Love Letter to the Interstate System

Travel Blog  •  Sophia Dembling  •  05.20.09 | 3:25 PM ET

Photo by TheTruthAbout via Flickr (Creative Commons)

A certain type of traveler, the “I-only-watch-PBS” type of traveler, scorns the Interstate. These travelers are all about the blue highways, those small rural roads that require time and patience and don’t send you hurtling through America’s heartland. (Today’s rumination is brought to you courtesy of this New Yorker cartoon, which got me thinking when it turned up in my email inbox.)

But I love America’s great Interstate system, officially (and a little frighteningly) called The Dwight D. Eisenhower National System of Interstate and Defense Highways.

I love the scale of Interstates, the signs that direct you not from town to town, but from great city to great city: SOUTH—MIAMI; WEST—LOS ANGELES. These signs give me the same thrill as an international airport. They speak to the adventurer in me. I love the sight of a major interchange, with underpasses and overpasses cutting through the sky, shuttling us around in our little pods. This is industrial art on a most massive scale. (And I swear, I wrote this post hours before someone turned me on to this fabulous Field Guide to Freeway Interchanges.)

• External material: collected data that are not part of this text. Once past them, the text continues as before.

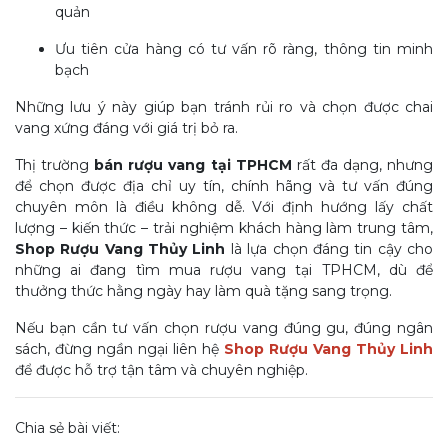
quản
Ưu tiên cửa hàng có tư vấn rõ ràng, thông tin minh
bạch
Những lưu ý này giúp bạn tránh rủi ro và chọn được chai
vang xứng đáng với giá trị bỏ ra.
Thị trường
bán rượu vang tại TPHCM
rất đa dạng, nhưng
để chọn được địa chỉ uy tín, chính hãng và tư vấn đúng
chuyên môn là điều không dễ. Với định hướng lấy chất
lượng – kiến thức – trải nghiệm khách hàng làm trung tâm,
Shop Rượu Vang Thủy Linh
là lựa chọn đáng tin cậy cho
những ai đang tìm mua rượu vang tại TPHCM, dù để
thưởng thức hằng ngày hay làm quà tặng sang trọng.
Nếu bạn cần tư vấn chọn rượu vang đúng gu, đúng ngân
sách, đừng ngần ngại liên hệ
Shop Rượu Vang Thủy Linh
để được hỗ trợ tận tâm và chuyên nghiệp.
Chia sẻ bài viết:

A long-distance drive on the Interstate system is the best way to comprehend the size of America and her spectacular geography. It’s like time-lapse photography, revealing how the hills of the East relax into the plains, which then start furrowing like a worried brow before the ground heaves and the Rocky Mountains burst from its crust. Then the ground flattens again and parches before we reach the jagged western edge of the nation.

I’ll never forget my first cross-country drive with a couple of friends when, after days driving past hypnotic corn fields, we spotted the first, barely discernible purple glimmers of the Rockies in the distance. “I’ve always wondered,” one friend mused, “how the pioneers must have felt after weeks and weeks slogging across the prairies, then seeing ... that.” Ah, but we can cut right through those mountains lickety-split if we choose, on the Interstate. The Interstates go underground and over water, along the coast and through the desert. They take us from city to town to the middle of nowhere and back again. (Interstate trivia: The longest route in the system is I-90 from Seattle to Boston, I learned on the government website about the system.)

Of course, for an intimate experience with America, you have to get off the main drag. But for a broad view, a bold view of everything America has, of her scale and breadth and splendor, we have our broad, bold, splendid Interstates. God bless ’em.